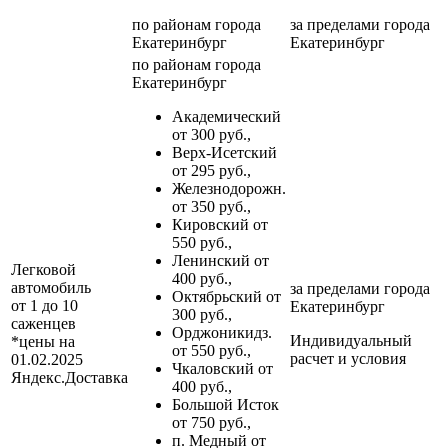
по районам
города
за пределами
города
Екатеринбург
Екатеринбург
по районам
города
Екатеринбург
Академический
от 300 руб.,
Верх-Исетский
от 295 руб.,
Железнодорожн.
от 350 руб.,
Кировский от
550 руб.,
Ленинский от
Легковой
400 руб.,
автомобиль
за пределами
города
Октябрьский от
от 1 до 10
Екатеринбург
300 руб.,
саженцев
Орджоникидз.
Индивидуальный
*цены на
от 550 руб.,
расчет и условия
01.02.2025
Чкаловский от
Яндекс.Доставка
400 руб.,
Большой Исток
от 750 руб.,
п. Медный от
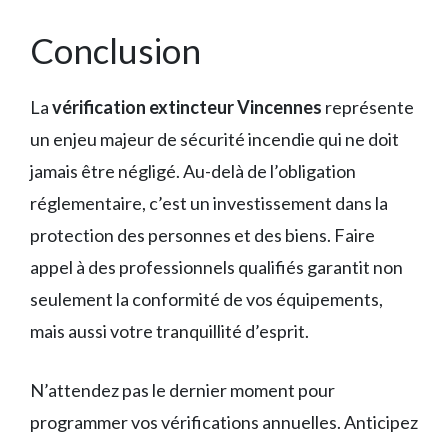
Conclusion
La
vérification extincteur Vincennes
représente
un enjeu majeur de sécurité incendie qui ne doit
jamais être négligé. Au-delà de l’obligation
réglementaire, c’est un investissement dans la
protection des personnes et des biens. Faire
appel à des professionnels qualifiés garantit non
seulement la conformité de vos équipements,
mais aussi votre tranquillité d’esprit.
N’attendez pas le dernier moment pour
programmer vos vérifications annuelles. Anticipez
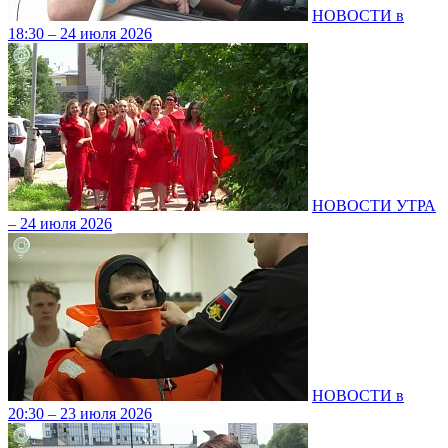
НОВОСТИ в
18:30 – 24 июля 2026
НОВОСТИ УТРА
– 24 июля 2026
НОВОСТИ в
20:30 – 23 июля 2026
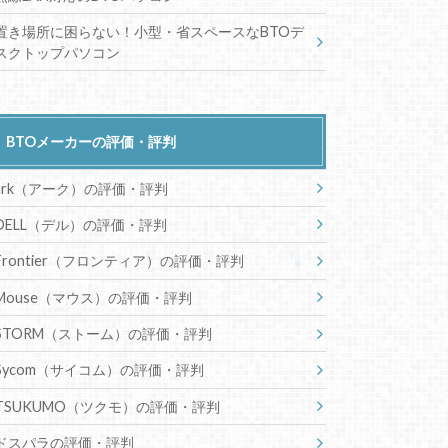
置き場所に困らない！小型・省スペースなBTOデ
スクトップパソコン
BTOメーカーの評価・評判
ark（アーク）の評価・評判
DELL（デル）の評価・評判
Frontier（フロンティア）の評価・評判
Mouse（マウス）の評価・評判
STORM（ストーム）の評価・評判
Sycom（サイコム）の評価・評判
TSUKUMO（ツクモ）の評価・評判
ドスパラの評価・評判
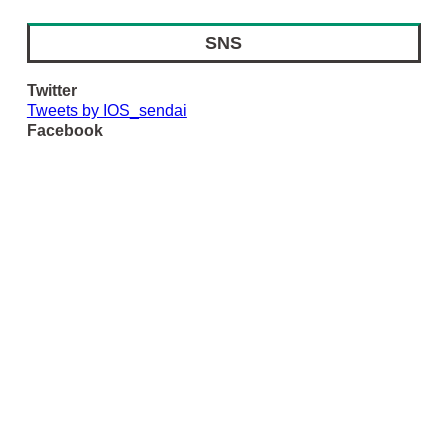
SNS
Twitter
Tweets by IOS_sendai
Facebook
--*--
▶ PROBLEM TO WORK ON: All that is needed is the lines from the line holding "jamais être négligé. Au-delà de l’obligation" to the final line of the listing above, repeated exactly, pictures excluded.

▶ OUTPUT BELOW:
jamais être négligé. Au-delà de l’obligation
réglementaire, c’est un investissement dans la
protection des personnes et des biens. Faire
appel à des professionnels qualifiés garantit non
seulement la conformité de vos équipements,
mais aussi votre tranquillité d’esprit.
N’attendez pas le dernier moment pour
programmer vos vérifications annuelles. Anticipez
НОВОСТИ в
18:30 – 24 июля 2026
НОВОСТИ УТРА
– 24 июля 2026
НОВОСТИ в
20:30 – 23 июля 2026
置き場所に困らない！小型・省スペースなBTOデ
スクトップパソコン
BTOメーカーの評価・評判
ark（アーク）の評価・評判
DELL（デル）の評価・評判
Frontier（フロンティア）の評価・評判
Mouse（マウス）の評価・評判
STORM（ストーム）の評価・評判
Sycom（サイコム）の評価・評判
TSUKUMO（ツクモ）の評価・評判
ドスパラの評価・評判
SNS
Twitter
Tweets by IOS_sendai
Facebook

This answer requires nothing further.